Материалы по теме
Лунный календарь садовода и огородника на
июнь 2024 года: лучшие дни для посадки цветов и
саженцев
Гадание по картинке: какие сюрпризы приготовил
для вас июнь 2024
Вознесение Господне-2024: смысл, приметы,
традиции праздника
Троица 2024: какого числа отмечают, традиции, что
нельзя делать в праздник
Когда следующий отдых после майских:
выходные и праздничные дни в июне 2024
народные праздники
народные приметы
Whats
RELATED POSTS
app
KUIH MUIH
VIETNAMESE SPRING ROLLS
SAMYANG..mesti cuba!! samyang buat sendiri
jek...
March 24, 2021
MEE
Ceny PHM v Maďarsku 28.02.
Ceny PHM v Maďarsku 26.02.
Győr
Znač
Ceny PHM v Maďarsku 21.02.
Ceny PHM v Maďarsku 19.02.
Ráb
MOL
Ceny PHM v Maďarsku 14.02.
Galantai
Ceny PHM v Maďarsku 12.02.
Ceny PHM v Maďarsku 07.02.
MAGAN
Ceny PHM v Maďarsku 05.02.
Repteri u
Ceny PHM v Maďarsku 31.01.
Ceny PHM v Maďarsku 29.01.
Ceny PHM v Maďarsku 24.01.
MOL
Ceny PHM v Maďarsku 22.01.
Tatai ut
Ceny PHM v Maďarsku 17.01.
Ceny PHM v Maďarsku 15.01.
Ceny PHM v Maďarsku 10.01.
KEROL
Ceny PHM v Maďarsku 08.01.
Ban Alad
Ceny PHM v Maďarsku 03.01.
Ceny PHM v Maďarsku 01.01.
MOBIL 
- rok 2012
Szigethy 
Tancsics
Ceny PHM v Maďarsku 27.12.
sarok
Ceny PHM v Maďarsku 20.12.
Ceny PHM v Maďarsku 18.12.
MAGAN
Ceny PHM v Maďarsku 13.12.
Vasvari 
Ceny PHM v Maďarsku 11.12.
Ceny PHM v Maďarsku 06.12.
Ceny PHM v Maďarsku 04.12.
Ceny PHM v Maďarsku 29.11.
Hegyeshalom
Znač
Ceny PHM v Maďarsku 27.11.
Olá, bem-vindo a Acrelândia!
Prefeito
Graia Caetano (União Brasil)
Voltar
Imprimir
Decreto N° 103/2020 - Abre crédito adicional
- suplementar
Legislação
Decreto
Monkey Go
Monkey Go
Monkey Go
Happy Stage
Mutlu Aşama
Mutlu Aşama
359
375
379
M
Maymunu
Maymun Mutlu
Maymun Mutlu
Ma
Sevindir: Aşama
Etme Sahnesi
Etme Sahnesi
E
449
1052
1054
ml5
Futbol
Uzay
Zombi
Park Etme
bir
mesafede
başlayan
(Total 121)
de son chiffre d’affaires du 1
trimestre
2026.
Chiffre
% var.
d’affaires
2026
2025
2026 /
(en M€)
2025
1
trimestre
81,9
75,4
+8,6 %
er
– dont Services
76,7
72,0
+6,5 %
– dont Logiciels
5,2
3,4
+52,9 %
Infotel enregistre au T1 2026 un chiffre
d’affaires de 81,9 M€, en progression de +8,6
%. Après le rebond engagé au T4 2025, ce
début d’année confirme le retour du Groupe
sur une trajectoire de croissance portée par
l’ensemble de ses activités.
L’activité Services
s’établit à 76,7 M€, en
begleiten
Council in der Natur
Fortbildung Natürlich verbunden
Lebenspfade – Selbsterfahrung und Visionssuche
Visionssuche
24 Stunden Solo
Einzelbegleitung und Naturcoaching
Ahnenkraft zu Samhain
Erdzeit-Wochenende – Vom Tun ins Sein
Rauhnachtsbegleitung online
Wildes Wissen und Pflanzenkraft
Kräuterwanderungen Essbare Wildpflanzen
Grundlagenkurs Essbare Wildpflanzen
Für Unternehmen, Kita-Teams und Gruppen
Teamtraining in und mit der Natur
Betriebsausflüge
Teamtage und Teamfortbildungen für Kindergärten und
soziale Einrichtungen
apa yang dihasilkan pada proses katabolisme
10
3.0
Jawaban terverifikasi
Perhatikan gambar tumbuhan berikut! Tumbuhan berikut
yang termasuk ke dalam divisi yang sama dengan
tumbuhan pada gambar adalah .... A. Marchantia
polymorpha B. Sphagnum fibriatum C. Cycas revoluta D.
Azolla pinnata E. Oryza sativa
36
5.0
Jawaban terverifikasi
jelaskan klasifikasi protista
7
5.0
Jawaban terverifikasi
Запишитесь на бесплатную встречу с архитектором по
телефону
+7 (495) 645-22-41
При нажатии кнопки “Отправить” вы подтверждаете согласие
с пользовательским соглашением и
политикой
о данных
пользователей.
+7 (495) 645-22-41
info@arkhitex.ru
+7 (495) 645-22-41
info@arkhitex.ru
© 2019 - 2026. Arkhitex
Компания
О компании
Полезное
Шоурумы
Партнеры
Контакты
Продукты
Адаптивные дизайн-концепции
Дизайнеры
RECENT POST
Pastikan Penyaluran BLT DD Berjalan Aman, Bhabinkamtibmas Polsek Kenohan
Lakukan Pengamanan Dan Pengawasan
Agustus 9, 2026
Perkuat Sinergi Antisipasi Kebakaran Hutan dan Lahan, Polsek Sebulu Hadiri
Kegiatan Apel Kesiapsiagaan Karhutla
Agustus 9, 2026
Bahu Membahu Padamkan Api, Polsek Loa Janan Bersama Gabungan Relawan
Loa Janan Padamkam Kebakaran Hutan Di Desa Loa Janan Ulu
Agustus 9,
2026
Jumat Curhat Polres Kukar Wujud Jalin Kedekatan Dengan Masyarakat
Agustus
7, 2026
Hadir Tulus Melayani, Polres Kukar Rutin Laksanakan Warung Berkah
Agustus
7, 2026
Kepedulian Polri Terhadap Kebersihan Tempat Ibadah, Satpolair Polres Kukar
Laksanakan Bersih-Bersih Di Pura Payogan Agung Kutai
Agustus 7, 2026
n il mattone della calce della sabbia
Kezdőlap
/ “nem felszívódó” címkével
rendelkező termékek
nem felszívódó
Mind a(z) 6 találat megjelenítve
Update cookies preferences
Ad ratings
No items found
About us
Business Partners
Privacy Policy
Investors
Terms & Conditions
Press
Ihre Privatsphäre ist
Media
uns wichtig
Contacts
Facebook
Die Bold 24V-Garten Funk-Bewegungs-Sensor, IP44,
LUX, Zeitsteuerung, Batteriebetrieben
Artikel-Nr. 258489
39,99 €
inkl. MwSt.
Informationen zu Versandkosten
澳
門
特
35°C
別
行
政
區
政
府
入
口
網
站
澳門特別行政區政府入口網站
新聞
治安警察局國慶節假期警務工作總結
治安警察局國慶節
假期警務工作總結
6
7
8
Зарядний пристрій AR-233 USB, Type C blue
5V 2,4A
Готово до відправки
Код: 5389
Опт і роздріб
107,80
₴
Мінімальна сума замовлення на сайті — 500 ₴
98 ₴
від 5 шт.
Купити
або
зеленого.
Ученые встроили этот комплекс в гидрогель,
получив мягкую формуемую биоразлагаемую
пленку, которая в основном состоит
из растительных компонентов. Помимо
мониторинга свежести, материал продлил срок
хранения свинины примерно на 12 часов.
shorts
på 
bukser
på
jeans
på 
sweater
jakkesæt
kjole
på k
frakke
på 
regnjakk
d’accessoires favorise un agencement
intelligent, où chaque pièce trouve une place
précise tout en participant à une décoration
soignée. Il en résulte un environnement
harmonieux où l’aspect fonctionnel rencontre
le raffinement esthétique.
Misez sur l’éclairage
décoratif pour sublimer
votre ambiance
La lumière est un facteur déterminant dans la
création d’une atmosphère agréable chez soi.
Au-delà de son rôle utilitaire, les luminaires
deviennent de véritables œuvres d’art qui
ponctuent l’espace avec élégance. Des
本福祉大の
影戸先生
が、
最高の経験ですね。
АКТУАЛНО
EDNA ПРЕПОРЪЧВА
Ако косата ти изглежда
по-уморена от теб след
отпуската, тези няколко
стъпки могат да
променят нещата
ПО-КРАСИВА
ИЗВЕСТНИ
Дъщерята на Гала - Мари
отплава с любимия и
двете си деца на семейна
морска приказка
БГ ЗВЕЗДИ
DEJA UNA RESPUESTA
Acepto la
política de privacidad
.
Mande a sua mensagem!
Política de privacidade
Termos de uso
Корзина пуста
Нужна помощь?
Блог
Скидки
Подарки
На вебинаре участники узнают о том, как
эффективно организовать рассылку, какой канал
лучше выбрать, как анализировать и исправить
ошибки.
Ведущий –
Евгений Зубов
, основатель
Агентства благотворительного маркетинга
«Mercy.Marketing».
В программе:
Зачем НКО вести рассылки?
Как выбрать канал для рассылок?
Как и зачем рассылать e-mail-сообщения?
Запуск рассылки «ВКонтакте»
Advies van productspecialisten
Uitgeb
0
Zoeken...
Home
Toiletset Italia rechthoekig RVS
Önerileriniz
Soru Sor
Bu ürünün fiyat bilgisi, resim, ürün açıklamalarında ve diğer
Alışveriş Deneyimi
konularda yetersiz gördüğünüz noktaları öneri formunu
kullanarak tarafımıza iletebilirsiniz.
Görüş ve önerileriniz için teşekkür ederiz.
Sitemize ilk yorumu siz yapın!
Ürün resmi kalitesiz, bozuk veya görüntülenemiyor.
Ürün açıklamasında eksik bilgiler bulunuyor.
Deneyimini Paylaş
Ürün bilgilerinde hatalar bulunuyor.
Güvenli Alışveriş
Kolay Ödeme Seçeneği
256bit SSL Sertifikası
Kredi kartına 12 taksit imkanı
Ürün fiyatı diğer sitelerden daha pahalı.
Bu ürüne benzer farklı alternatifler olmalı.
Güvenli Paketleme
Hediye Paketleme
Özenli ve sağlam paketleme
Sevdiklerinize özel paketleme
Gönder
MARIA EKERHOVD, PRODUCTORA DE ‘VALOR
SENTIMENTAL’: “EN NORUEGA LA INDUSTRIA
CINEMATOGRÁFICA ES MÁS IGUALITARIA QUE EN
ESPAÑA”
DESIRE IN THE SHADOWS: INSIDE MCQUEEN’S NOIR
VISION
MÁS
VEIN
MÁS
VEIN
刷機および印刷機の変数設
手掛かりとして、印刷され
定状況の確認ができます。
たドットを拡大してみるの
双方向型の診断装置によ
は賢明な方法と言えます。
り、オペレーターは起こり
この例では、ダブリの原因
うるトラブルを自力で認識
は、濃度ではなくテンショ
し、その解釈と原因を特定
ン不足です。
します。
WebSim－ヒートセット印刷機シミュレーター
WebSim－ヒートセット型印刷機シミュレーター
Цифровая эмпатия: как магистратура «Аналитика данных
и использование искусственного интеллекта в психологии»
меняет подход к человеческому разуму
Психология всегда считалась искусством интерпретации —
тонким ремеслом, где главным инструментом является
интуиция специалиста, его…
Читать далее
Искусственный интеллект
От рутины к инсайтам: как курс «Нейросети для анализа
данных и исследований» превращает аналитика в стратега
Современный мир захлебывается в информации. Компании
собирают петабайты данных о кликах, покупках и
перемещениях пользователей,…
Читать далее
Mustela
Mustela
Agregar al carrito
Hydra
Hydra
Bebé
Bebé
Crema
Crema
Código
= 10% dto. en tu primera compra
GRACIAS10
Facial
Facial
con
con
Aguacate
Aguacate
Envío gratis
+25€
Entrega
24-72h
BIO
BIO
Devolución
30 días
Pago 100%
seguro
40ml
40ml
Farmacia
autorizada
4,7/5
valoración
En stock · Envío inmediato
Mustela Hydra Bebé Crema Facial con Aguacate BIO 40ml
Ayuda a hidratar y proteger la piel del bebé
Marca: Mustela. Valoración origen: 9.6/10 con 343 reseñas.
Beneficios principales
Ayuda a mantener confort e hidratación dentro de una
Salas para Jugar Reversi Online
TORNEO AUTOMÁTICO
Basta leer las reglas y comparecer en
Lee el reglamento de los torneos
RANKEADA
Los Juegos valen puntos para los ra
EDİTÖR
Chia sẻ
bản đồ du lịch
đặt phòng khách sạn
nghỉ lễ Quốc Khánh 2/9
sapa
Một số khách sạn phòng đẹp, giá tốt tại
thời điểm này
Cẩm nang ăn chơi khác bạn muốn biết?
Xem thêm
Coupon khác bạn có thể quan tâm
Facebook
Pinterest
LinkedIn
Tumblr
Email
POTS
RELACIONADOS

Task instructions:
Return each line in the records that holds the string "WebSim".

Result of the exercise:
WebSim－ヒートセット印刷機シミュレーター
WebSim－ヒートセット型印刷機シミュレーター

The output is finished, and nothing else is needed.